━━━━━ INPUT DATA ━━━━━
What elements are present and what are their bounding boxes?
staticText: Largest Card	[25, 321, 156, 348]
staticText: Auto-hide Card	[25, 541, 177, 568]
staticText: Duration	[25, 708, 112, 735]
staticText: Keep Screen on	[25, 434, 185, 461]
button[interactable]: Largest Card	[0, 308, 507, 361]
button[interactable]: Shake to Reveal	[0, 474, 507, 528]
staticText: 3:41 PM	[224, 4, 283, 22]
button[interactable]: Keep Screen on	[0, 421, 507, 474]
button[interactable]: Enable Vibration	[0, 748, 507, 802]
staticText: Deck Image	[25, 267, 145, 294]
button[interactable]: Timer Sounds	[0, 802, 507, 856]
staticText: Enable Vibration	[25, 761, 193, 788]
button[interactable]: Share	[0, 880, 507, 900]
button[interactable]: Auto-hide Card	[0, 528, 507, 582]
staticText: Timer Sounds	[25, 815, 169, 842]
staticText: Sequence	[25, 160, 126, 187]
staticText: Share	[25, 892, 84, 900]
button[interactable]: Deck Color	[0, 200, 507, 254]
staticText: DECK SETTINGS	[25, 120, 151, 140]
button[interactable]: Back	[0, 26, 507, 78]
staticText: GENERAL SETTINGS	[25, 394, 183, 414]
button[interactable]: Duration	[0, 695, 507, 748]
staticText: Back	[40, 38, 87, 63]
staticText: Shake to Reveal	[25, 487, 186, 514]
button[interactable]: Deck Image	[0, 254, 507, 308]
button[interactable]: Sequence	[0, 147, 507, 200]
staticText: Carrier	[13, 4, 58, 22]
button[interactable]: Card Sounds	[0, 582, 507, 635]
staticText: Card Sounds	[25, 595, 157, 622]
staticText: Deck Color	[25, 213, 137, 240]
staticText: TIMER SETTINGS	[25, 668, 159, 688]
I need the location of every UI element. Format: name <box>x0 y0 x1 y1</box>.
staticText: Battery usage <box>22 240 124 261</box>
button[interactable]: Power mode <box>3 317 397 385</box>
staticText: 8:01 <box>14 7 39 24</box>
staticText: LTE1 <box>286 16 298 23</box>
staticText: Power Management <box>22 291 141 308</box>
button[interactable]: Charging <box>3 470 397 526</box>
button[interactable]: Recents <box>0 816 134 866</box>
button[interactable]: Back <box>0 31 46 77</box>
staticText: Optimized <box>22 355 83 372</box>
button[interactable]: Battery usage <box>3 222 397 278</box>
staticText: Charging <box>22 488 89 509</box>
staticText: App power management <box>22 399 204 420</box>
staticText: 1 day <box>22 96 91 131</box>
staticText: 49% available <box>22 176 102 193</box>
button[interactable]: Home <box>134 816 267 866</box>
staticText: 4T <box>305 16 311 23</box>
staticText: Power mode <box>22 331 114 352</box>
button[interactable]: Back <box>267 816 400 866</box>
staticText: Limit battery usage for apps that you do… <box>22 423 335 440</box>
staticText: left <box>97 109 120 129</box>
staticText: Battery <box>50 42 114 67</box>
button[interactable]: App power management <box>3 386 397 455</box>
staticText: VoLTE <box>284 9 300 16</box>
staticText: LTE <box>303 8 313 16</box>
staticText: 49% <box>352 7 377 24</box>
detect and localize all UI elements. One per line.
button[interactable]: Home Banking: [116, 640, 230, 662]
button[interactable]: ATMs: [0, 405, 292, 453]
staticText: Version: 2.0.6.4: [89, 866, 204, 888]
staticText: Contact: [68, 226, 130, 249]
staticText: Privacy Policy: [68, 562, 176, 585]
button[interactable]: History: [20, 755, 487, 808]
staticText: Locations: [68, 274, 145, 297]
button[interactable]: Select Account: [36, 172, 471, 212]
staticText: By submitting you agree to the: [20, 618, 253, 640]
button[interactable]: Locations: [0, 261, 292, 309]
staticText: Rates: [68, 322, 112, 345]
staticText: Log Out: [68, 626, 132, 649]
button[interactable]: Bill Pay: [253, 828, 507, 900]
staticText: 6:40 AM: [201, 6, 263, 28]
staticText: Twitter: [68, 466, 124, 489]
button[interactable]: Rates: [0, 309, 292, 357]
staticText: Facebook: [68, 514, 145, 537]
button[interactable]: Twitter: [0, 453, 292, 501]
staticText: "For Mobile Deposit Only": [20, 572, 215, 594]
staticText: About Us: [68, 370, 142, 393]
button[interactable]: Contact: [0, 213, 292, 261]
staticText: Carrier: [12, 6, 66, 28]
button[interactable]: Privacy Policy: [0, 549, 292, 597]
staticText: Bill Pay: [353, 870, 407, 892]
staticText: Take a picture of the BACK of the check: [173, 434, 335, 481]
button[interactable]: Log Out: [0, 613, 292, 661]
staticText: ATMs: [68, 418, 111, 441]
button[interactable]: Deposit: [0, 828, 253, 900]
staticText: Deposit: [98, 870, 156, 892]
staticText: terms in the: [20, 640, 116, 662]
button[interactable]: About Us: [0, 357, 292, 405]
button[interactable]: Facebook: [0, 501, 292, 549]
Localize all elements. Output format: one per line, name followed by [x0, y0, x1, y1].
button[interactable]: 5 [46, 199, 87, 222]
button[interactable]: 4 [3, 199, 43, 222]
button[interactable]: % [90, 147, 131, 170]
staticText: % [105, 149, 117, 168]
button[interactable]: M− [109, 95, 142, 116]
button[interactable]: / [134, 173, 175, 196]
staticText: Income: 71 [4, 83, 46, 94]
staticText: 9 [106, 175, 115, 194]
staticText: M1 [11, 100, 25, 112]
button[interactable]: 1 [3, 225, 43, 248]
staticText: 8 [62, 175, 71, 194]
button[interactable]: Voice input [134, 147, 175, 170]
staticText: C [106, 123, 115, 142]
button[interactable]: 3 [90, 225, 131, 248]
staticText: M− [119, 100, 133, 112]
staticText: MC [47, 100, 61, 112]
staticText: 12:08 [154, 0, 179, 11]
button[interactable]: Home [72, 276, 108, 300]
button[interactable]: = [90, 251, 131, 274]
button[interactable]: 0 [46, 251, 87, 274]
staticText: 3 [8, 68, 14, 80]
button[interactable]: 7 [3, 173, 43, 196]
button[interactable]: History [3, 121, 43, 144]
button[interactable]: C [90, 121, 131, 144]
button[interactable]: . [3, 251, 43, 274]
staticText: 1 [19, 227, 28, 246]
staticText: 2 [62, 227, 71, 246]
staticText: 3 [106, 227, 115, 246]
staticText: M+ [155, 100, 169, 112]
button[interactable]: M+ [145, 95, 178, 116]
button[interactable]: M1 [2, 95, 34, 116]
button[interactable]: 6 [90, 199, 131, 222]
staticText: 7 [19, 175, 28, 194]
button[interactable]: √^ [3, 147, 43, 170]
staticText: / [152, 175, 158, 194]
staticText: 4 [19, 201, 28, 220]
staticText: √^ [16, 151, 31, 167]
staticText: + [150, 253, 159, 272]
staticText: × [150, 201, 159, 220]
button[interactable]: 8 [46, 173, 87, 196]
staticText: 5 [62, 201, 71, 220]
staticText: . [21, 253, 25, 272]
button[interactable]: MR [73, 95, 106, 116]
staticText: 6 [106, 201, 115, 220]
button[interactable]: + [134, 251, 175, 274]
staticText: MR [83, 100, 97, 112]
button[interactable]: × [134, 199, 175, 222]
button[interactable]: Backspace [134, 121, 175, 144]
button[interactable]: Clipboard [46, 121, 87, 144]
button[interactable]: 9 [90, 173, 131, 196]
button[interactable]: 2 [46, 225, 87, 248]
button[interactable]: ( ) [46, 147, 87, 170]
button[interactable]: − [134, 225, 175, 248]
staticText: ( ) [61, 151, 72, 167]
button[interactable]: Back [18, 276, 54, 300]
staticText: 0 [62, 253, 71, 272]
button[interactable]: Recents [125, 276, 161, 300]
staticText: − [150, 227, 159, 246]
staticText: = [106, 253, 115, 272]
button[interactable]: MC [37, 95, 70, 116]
━━━━━
## [AIM OF THE EXERCISE]
In your answer, repeat each line of the material word for word.

## [COMPLETED TASK]
What elements are present and what are their bounding boxes?
staticText: Largest Card	[25, 321, 156, 348]
staticText: Auto-hide Card	[25, 541, 177, 568]
staticText: Duration	[25, 708, 112, 735]
staticText: Keep Screen on	[25, 434, 185, 461]
button[interactable]: Largest Card	[0, 308, 507, 361]
button[interactable]: Shake to Reveal	[0, 474, 507, 528]
staticText: 3:41 PM	[224, 4, 283, 22]
button[interactable]: Keep Screen on	[0, 421, 507, 474]
button[interactable]: Enable Vibration	[0, 748, 507, 802]
staticText: Deck Image	[25, 267, 145, 294]
button[interactable]: Timer Sounds	[0, 802, 507, 856]
staticText: Enable Vibration	[25, 761, 193, 788]
button[interactable]: Share	[0, 880, 507, 900]
button[interactable]: Auto-hide Card	[0, 528, 507, 582]
staticText: Timer Sounds	[25, 815, 169, 842]
staticText: Sequence	[25, 160, 126, 187]
staticText: Share	[25, 892, 84, 900]
button[interactable]: Deck Color	[0, 200, 507, 254]
staticText: DECK SETTINGS	[25, 120, 151, 140]
button[interactable]: Back	[0, 26, 507, 78]
staticText: GENERAL SETTINGS	[25, 394, 183, 414]
button[interactable]: Duration	[0, 695, 507, 748]
staticText: Back	[40, 38, 87, 63]
staticText: Shake to Reveal	[25, 487, 186, 514]
button[interactable]: Deck Image	[0, 254, 507, 308]
button[interactable]: Sequence	[0, 147, 507, 200]
staticText: Carrier	[13, 4, 58, 22]
button[interactable]: Card Sounds	[0, 582, 507, 635]
staticText: Card Sounds	[25, 595, 157, 622]
staticText: Deck Color	[25, 213, 137, 240]
staticText: TIMER SETTINGS	[25, 668, 159, 688]
I need the location of every UI element. Format: name <box>x0 y0 x1 y1</box>.
staticText: Battery usage <box>22 240 124 261</box>
button[interactable]: Power mode <box>3 317 397 385</box>
staticText: 8:01 <box>14 7 39 24</box>
staticText: LTE1 <box>286 16 298 23</box>
staticText: Power Management <box>22 291 141 308</box>
button[interactable]: Charging <box>3 470 397 526</box>
button[interactable]: Recents <box>0 816 134 866</box>
button[interactable]: Back <box>0 31 46 77</box>
staticText: Optimized <box>22 355 83 372</box>
button[interactable]: Battery usage <box>3 222 397 278</box>
staticText: Charging <box>22 488 89 509</box>
staticText: App power management <box>22 399 204 420</box>
staticText: 1 day <box>22 96 91 131</box>
staticText: 49% available <box>22 176 102 193</box>
button[interactable]: Home <box>134 816 267 866</box>
staticText: 4T <box>305 16 311 23</box>
staticText: Power mode <box>22 331 114 352</box>
button[interactable]: Back <box>267 816 400 866</box>
staticText: Limit battery usage for apps that you do… <box>22 423 335 440</box>
staticText: left <box>97 109 120 129</box>
staticText: Battery <box>50 42 114 67</box>
button[interactable]: App power management <box>3 386 397 455</box>
staticText: VoLTE <box>284 9 300 16</box>
staticText: LTE <box>303 8 313 16</box>
staticText: 49% <box>352 7 377 24</box>
detect and localize all UI elements. One per line.
button[interactable]: Home Banking: [116, 640, 230, 662]
button[interactable]: ATMs: [0, 405, 292, 453]
staticText: Version: 2.0.6.4: [89, 866, 204, 888]
staticText: Contact: [68, 226, 130, 249]
staticText: Privacy Policy: [68, 562, 176, 585]
button[interactable]: History: [20, 755, 487, 808]
staticText: Locations: [68, 274, 145, 297]
button[interactable]: Select Account: [36, 172, 471, 212]
staticText: By submitting you agree to the: [20, 618, 253, 640]
button[interactable]: Locations: [0, 261, 292, 309]
staticText: Rates: [68, 322, 112, 345]
staticText: Log Out: [68, 626, 132, 649]
button[interactable]: Bill Pay: [253, 828, 507, 900]
staticText: 6:40 AM: [201, 6, 263, 28]
staticText: Twitter: [68, 466, 124, 489]
button[interactable]: Rates: [0, 309, 292, 357]
staticText: Facebook: [68, 514, 145, 537]
button[interactable]: Twitter: [0, 453, 292, 501]
staticText: "For Mobile Deposit Only": [20, 572, 215, 594]
staticText: About Us: [68, 370, 142, 393]
button[interactable]: Contact: [0, 213, 292, 261]
staticText: Carrier: [12, 6, 66, 28]
button[interactable]: Privacy Policy: [0, 549, 292, 597]
staticText: Bill Pay: [353, 870, 407, 892]
staticText: Take a picture of the BACK of the check: [173, 434, 335, 481]
button[interactable]: Log Out: [0, 613, 292, 661]
staticText: ATMs: [68, 418, 111, 441]
button[interactable]: Deposit: [0, 828, 253, 900]
staticText: Deposit: [98, 870, 156, 892]
staticText: terms in the: [20, 640, 116, 662]
button[interactable]: About Us: [0, 357, 292, 405]
button[interactable]: Facebook: [0, 501, 292, 549]
Localize all elements. Output format: one per line, name followed by [x0, y0, x1, y1].
button[interactable]: 5 [46, 199, 87, 222]
button[interactable]: 4 [3, 199, 43, 222]
button[interactable]: % [90, 147, 131, 170]
staticText: % [105, 149, 117, 168]
button[interactable]: M− [109, 95, 142, 116]
button[interactable]: / [134, 173, 175, 196]
staticText: Income: 71 [4, 83, 46, 94]
staticText: 9 [106, 175, 115, 194]
staticText: M1 [11, 100, 25, 112]
button[interactable]: 1 [3, 225, 43, 248]
staticText: 8 [62, 175, 71, 194]
button[interactable]: Voice input [134, 147, 175, 170]
staticText: C [106, 123, 115, 142]
button[interactable]: 3 [90, 225, 131, 248]
staticText: M− [119, 100, 133, 112]
staticText: MC [47, 100, 61, 112]
staticText: 12:08 [154, 0, 179, 11]
button[interactable]: Home [72, 276, 108, 300]
button[interactable]: = [90, 251, 131, 274]
button[interactable]: 0 [46, 251, 87, 274]
staticText: 3 [8, 68, 14, 80]
button[interactable]: 7 [3, 173, 43, 196]
button[interactable]: History [3, 121, 43, 144]
button[interactable]: C [90, 121, 131, 144]
button[interactable]: . [3, 251, 43, 274]
staticText: 1 [19, 227, 28, 246]
staticText: 2 [62, 227, 71, 246]
staticText: 3 [106, 227, 115, 246]
staticText: M+ [155, 100, 169, 112]
button[interactable]: M+ [145, 95, 178, 116]
button[interactable]: M1 [2, 95, 34, 116]
button[interactable]: 6 [90, 199, 131, 222]
staticText: 7 [19, 175, 28, 194]
button[interactable]: √^ [3, 147, 43, 170]
staticText: / [152, 175, 158, 194]
staticText: 4 [19, 201, 28, 220]
staticText: √^ [16, 151, 31, 167]
staticText: + [150, 253, 159, 272]
staticText: × [150, 201, 159, 220]
button[interactable]: 8 [46, 173, 87, 196]
staticText: 5 [62, 201, 71, 220]
staticText: . [21, 253, 25, 272]
button[interactable]: MR [73, 95, 106, 116]
staticText: 6 [106, 201, 115, 220]
button[interactable]: + [134, 251, 175, 274]
staticText: MR [83, 100, 97, 112]
button[interactable]: × [134, 199, 175, 222]
button[interactable]: Backspace [134, 121, 175, 144]
button[interactable]: Clipboard [46, 121, 87, 144]
button[interactable]: 9 [90, 173, 131, 196]
button[interactable]: 2 [46, 225, 87, 248]
button[interactable]: ( ) [46, 147, 87, 170]
button[interactable]: − [134, 225, 175, 248]
staticText: ( ) [61, 151, 72, 167]
button[interactable]: Back [18, 276, 54, 300]
staticText: 0 [62, 253, 71, 272]
button[interactable]: Recents [125, 276, 161, 300]
staticText: − [150, 227, 159, 246]
staticText: = [106, 253, 115, 272]
button[interactable]: MC [37, 95, 70, 116]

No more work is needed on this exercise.